■ Task prompt
For the word "info", determine how many lines of the entries below contain it, and give only that number.
BEGIN Stored data
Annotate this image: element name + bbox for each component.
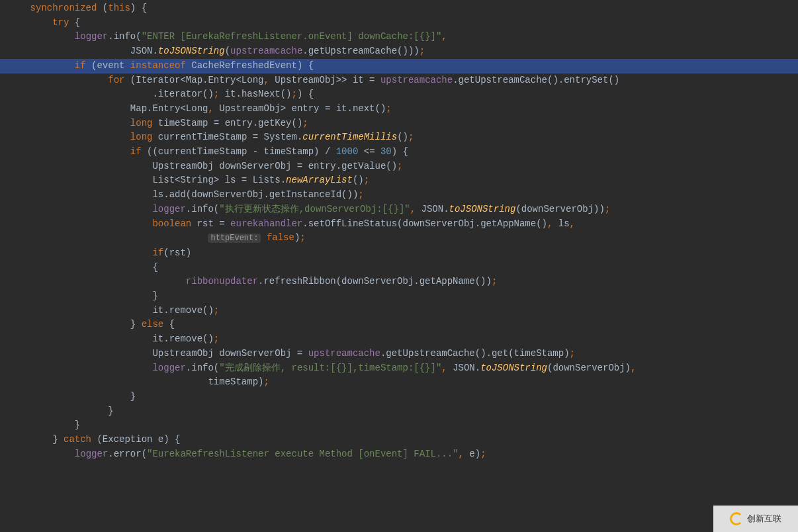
code-line[interactable]: httpEvent: false); bbox=[0, 231, 798, 246]
code-line[interactable]: long timeStamp = entry.getKey(); bbox=[0, 116, 798, 131]
code-line[interactable]: Map.Entry<Long, UpstreamObj> entry = it.… bbox=[0, 102, 798, 116]
code-line[interactable]: ribbonupdater.refreshRibbon(downServerOb… bbox=[0, 275, 798, 289]
code-line[interactable]: UpstreamObj downServerObj = upstreamcach… bbox=[0, 347, 798, 361]
code-line[interactable]: { bbox=[0, 261, 798, 275]
code-line[interactable]: it.remove(); bbox=[0, 304, 798, 318]
code-line[interactable]: timeStamp); bbox=[0, 375, 798, 390]
code-line[interactable]: it.remove(); bbox=[0, 332, 798, 347]
code-line[interactable]: ls.add(downServerObj.getInstanceId()); bbox=[0, 188, 798, 202]
code-line[interactable]: UpstreamObj downServerObj = entry.getVal… bbox=[0, 159, 798, 174]
code-line[interactable]: for (Iterator<Map.Entry<Long, UpstreamOb… bbox=[0, 73, 798, 88]
code-line[interactable]: if (event instanceof CacheRefreshedEvent… bbox=[0, 59, 798, 73]
logo-icon bbox=[730, 512, 743, 525]
code-line[interactable]: if ((currentTimeStamp - timeStamp) / 100… bbox=[0, 145, 798, 159]
code-line[interactable]: List<String> ls = Lists.newArrayList(); bbox=[0, 173, 798, 188]
watermark-text: 创新互联 bbox=[747, 513, 781, 525]
code-line[interactable]: } bbox=[0, 289, 798, 304]
code-line[interactable]: } bbox=[0, 418, 798, 433]
code-line[interactable]: } bbox=[0, 390, 798, 404]
code-line[interactable]: boolean rst = eurekahandler.setOffLineSt… bbox=[0, 217, 798, 232]
code-line[interactable] bbox=[0, 462, 798, 476]
code-line[interactable]: logger.error("EurekaRefreshListener exec… bbox=[0, 447, 798, 462]
code-line[interactable]: .iterator(); it.hasNext();) { bbox=[0, 87, 798, 102]
code-line[interactable]: synchronized (this) { bbox=[0, 1, 798, 16]
code-line[interactable]: if(rst) bbox=[0, 246, 798, 261]
code-editor[interactable]: synchronized (this) { try { logger.info(… bbox=[0, 0, 798, 532]
code-line[interactable]: logger.info("执行更新状态操作,downServerObj:[{}]… bbox=[0, 202, 798, 217]
code-line[interactable]: JSON.toJSONString(upstreamcache.getUpstr… bbox=[0, 44, 798, 59]
code-line[interactable]: try { bbox=[0, 16, 798, 30]
code-line[interactable]: long currentTimeStamp = System.currentTi… bbox=[0, 130, 798, 145]
code-line[interactable]: } bbox=[0, 404, 798, 419]
code-line[interactable]: logger.info("完成剔除操作, result:[{}],timeSta… bbox=[0, 361, 798, 376]
code-line[interactable]: } catch (Exception e) { bbox=[0, 433, 798, 447]
code-line[interactable]: } else { bbox=[0, 318, 798, 332]
code-line[interactable]: logger.info("ENTER [EurekaRefreshListene… bbox=[0, 30, 798, 44]
watermark-badge: 创新互联 bbox=[713, 506, 798, 532]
END Stored data
■ Exercise response
4